The year of the prospect continues, as the Colorado Rockies have purchased the contract of right-handed pitcher Jon Gray. He’s set to make his major league debut tonight against the Mariners. Gray will be the 17th prospect from Baseball America’s pre-season top 25 to see major league action this season. Gray has ranked as either the first or second best prospect in the Rockies organization from all major outlets over the last two seasons.
The Rockies drafted the 23-year-old Gray out of the University of Oklahoma third overall in the 2013 amateur draft. After being drafted, Gray pitched 13 dominant innings in Rookie ball, where he struck out over ten batters per nine innings. The Rockies then promoted him to High-A Modesto, and he was even better. Gray gave up three runs and ten hits in 24 innings while striking out 13.5 batters per nine. A mid-90s fastball and a wipeout slider powered those innings.

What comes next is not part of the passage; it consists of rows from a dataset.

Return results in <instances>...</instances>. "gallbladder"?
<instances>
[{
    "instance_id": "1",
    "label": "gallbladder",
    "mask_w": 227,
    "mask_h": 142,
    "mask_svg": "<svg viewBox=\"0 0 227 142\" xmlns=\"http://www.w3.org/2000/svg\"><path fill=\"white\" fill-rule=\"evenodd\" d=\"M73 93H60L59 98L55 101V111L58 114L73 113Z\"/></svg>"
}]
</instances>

In 2014, Gray took some steps back in order to take steps forward. Gray’s development truly began in 2014, when the Rockies instructed him to stop throwing his slider as frequently and to develop a changeup. Gray’s line from Double-A Tulsa in 2014 saw his strikeout rate decline to 8.2 per nine innings. His walk rate also jumped to three per nine, whereas in 2013 it was 1.9 across two levels. So along with learning to throw the changeup and rely less on the slider, he also had to command it, and he has had some trouble doing so. The Rockies shut Gray down after 124 innings last season due to fatigue.
Gray began the 2015 season in Triple-A Albuquerque. It did not begin well. Over his first seven starts, Gray compiled a 7.75 ERA. Encouragingly, however, Gray maintained a K/9 of about eight even through the rough patch. In Gray’s 14 starts since, however, he allowed more than three runs just twice. In all, Gray has a 4.33 ERA over 114 1/3 innings pitched, and he’s struck out 8.7 batters per nine innings while walking 3.2.

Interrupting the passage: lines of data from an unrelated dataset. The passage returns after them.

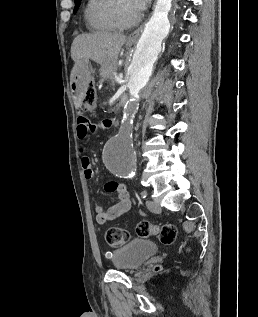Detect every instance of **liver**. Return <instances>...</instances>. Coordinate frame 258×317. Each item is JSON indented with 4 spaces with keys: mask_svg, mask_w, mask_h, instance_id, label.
Masks as SVG:
<instances>
[{
    "mask_svg": "<svg viewBox=\"0 0 258 317\" xmlns=\"http://www.w3.org/2000/svg\"><path fill=\"white\" fill-rule=\"evenodd\" d=\"M127 36L122 32L96 30L75 36L71 46V56L75 62L81 58H92L101 64V70H114L120 48Z\"/></svg>",
    "mask_w": 258,
    "mask_h": 317,
    "instance_id": "obj_1",
    "label": "liver"
}]
</instances>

There are things to keep an eye out for regarding Gray’s repertoire. The first is his fastball velocity and command. The fastball will sit mostly between 93-95 mph. Gray can dial it up to 97-98, but he loses command when he does so. We might see those either in high leverage situations or when a star—say Robinson Cano or Nelson Cruz—is up to bat. During spring training, Gray struck out Paul Goldschmidt on a 97 mph fastball. He was asked about it after the game and said he was "saving that one for him." The young pitcher has a competitive spirit along with a nice fastball.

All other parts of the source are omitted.